* Work instruction: When a line of the entries contains "Vivienda", please list that line.

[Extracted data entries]
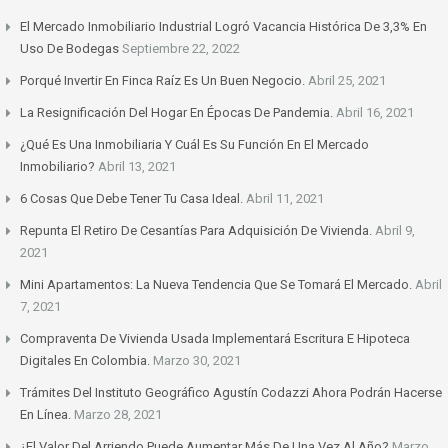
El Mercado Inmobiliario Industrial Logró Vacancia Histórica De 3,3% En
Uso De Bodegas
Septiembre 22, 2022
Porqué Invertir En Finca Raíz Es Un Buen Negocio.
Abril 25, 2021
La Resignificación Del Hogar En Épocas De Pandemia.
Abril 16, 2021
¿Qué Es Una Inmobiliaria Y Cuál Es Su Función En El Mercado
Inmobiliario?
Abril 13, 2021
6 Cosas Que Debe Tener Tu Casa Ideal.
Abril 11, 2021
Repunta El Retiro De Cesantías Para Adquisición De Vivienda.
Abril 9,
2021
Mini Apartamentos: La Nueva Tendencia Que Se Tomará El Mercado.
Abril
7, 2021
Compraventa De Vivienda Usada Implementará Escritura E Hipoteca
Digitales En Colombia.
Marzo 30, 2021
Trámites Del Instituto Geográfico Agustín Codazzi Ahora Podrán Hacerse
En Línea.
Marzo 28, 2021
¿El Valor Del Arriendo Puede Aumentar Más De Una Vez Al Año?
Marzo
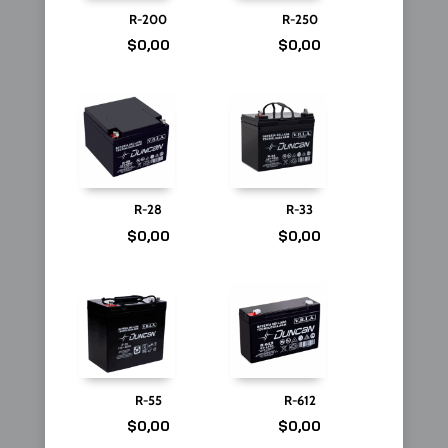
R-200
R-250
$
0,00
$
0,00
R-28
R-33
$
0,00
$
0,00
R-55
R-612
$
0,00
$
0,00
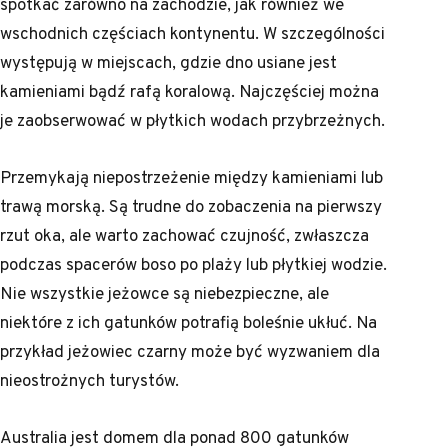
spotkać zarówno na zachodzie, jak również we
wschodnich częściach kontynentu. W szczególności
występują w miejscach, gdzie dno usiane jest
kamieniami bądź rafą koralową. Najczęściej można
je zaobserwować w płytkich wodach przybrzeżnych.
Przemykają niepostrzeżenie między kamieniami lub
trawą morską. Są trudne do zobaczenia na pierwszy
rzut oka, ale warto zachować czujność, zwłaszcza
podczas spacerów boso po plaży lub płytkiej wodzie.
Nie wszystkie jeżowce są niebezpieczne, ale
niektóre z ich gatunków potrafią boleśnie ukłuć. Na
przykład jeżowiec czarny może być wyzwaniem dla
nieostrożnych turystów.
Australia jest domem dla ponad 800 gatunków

==

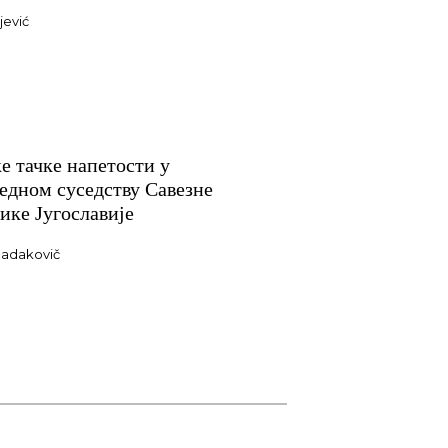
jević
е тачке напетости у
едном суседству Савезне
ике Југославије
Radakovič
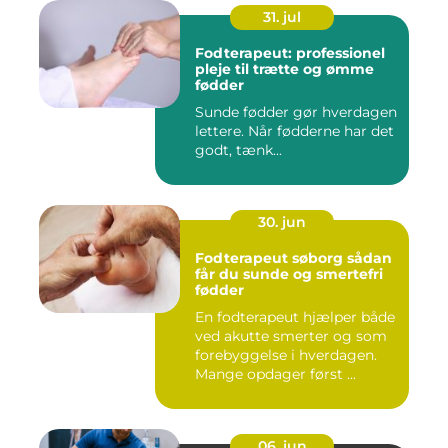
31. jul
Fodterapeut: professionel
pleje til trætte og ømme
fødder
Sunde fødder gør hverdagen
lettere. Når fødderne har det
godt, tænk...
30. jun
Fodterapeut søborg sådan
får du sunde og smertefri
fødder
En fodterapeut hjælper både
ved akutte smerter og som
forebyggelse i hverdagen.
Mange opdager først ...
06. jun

* Written solution:
Repunta El Retiro De Cesantías Para Adquisición De Vivienda.
Compraventa De Vivienda Usada Implementará Escritura E Hipoteca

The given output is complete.